Follow a CME as it passes Venus then Earth, and explore how the Sun drives Earth's winds and oceans

CMEs typically reach Earth one to five days after leaving the Sun. The strongest deceleration or acceleration occurs close to the Sun, but it can continue even beyond Earth orbit (1 AU), which was observed using measurements at Mars and by the Ulysses spacecraft. ICMEs faster than about 500 km/s eventually drive a shock wave. This happens when the speed of the ICME in the frame of reference moving with the solar wind is faster than the local fast magnetosonic speed. Such shocks have been observed directly by coronagraphs in the corona, and are related to type II radio bursts. They are thought to form sometimes as low as (solar radii). They are also closely linked with the acceleration of solar energetic particles.

As ICMEs propagate through the interplanetary medium, they may collide with other ICMEs in what is referred to as CME–CME interaction or CME cannibalism.

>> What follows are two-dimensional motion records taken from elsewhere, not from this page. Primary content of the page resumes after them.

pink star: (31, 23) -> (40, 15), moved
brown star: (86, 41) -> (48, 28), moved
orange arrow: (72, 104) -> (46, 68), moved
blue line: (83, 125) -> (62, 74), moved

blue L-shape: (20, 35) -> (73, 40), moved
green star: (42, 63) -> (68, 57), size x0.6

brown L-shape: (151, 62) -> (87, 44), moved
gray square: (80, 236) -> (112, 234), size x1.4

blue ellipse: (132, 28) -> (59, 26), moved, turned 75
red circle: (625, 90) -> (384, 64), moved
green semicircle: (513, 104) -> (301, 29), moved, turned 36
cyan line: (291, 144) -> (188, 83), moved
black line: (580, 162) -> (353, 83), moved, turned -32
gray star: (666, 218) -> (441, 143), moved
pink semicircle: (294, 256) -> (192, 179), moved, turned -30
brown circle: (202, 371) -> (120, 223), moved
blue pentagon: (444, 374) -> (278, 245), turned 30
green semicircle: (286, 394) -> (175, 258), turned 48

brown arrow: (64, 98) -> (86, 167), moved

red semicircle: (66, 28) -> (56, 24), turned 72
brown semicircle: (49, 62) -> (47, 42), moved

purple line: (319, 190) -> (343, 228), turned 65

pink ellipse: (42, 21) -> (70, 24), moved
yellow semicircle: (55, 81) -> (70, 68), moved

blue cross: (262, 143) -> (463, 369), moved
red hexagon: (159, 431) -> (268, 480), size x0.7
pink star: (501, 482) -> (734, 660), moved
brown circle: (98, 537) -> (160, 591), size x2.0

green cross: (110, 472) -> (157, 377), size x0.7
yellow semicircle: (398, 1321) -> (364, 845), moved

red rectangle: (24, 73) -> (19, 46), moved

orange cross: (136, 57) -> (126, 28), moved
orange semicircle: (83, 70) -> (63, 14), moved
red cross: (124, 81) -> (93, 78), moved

During such CME-CME interactions, the first CME may clear the way for the second one, a process called "preconditioning", and/or when two CMEs collide it can lead to more severe impacts on Earth. Historical records show that the most extreme space weather events involved multiple successive CMEs. For example, the famous Carrington event in 1859 had several eruptions and caused auroras to be visible at low latitudes for four nights. Similarly, the solar storm of September 1770 lasted for nearly nine days, and caused repeated low-latitude auroras. The interaction between two moderate CMEs between the Sun and Earth can create extreme conditions on Earth. Recent studies have shown that the magnetic structure in particular its chirality/handedness, of a CME can greatly affect how it interacts with Earth's magnetic field. This interaction can result in the conservation or loss of magnetic flux, particularly its southward magnetic field component, through magnetic reconnection with the interplanetary magnetic field.

===Morphology===

In the solar wind, CMEs manifest as magnetic clouds. They have been defined as regions of enhanced magnetic field strength, smooth rotation of the magnetic field vector, and low proton temperature. The association between CMEs and magnetic clouds was made by Burlaga et al. in 1982 when a magnetic cloud was observed by Helios-1 two days after being observed by the Solar Maximum Mission (SMM). However, because observations near Earth are usually done by a single spacecraft, many CMEs are not seen as being associated with magnetic clouds. The typical structure observed for a fast CME by a satellite such as the Advanced Composition Explorer (ACE) is a fast-mode shock wave followed by a dense (and hot) sheath of plasma (the downstream region of the shock) and a magnetic cloud. CMEs may contain mirror-mode structures which are dominated by magnetic holes.

Observations of a CME that impacted Earth on April 23, 2024 indicated that the sheath turbulence can noticeably evolve Lagrange Point to Earth. Since magnetic field fluctuations in the sheath are larger than that of the ambient solar wind, it is thought that these can used as a predictor of solar activity.

Other signatures of magnetic clouds are now used in addition to the one described above: among other, bidirectional superthermal electrons, unusual charge state or abundance of iron, helium, carbon, and/or oxygen.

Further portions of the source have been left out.